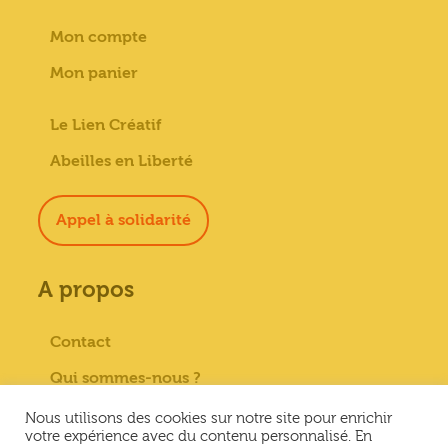
Mon compte
Mon panier
Le Lien Créatif
Abeilles en Liberté
Appel à solidarité
A propos
Contact
Qui sommes-nous ?
Paiement sécurisé
Nous utilisons des cookies sur notre site pour enrichir
votre expérience avec du contenu personnalisé. En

-.-.-

Each record should be quoted exactly, with the images omitted.

Mon compte
Mon panier
Le Lien Créatif
Abeilles en Liberté
Appel à solidarité
A propos
Contact
Qui sommes-nous ?
Paiement sécurisé
Nous utilisons des cookies sur notre site pour enrichir
votre expérience avec du contenu personnalisé. En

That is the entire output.